In the 20th century, another British scientist, Fred Hoyle, theorized that life arrived on Earth via comets. Hoyle was famous for his contributions to stellar nucleosynthesis in the 1940s. He coined the term Big Bang (though he believed in a steady-state universe). His ideas about comets received less support until now.

LOS ANGELES (Reuters) - The amino acid glycine, a fundamental building block of proteins, has been found in a comet for the first time, bolstering the theory that raw ingredients of life arrived on Earth from outer space, scientists said on Monday.

As Instapundit quipped about today's story - "BUILDING BLOCK OF LIFE FOUND ON COMET. Fred Hoyle, call your office!"

When I think about it, I'm amazed that we can retrieve particles from the tail of a comet deep in the solar system, 242 million miles from Earth, never mind what we find. But Hoyle, who died in 2001, would have been pleased.

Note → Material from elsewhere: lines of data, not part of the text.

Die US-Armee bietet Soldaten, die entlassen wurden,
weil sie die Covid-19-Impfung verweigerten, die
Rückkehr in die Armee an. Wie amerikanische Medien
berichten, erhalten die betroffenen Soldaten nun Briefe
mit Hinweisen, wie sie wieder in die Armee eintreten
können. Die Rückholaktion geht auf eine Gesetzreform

His own Socratic enquiry had left him, an atheist, "deeply shaken". In his book The Intelligent Universe (1983), he wrote -

Life as we know it is, among other things, dependent on at least 2000 different enzymes. How could the blind forces of the primal sea manage to put together the correct chemical elements to build enzymes?

Hoyle calculated that the likelihood of this happening was fantastically remote. Or as he colourfully put it -

The chance that higher life forms might have emerged in this way is comparable with the chance that a tornado sweeping through a junk-yard might assemble a Boeing 747. . .

He was, as the title of his book suggests, interested in the possibility of a guiding hand. Unlike most sceptics, he approached this idea through science, figures, facts.

His ideas about comets once provoked laughter, too.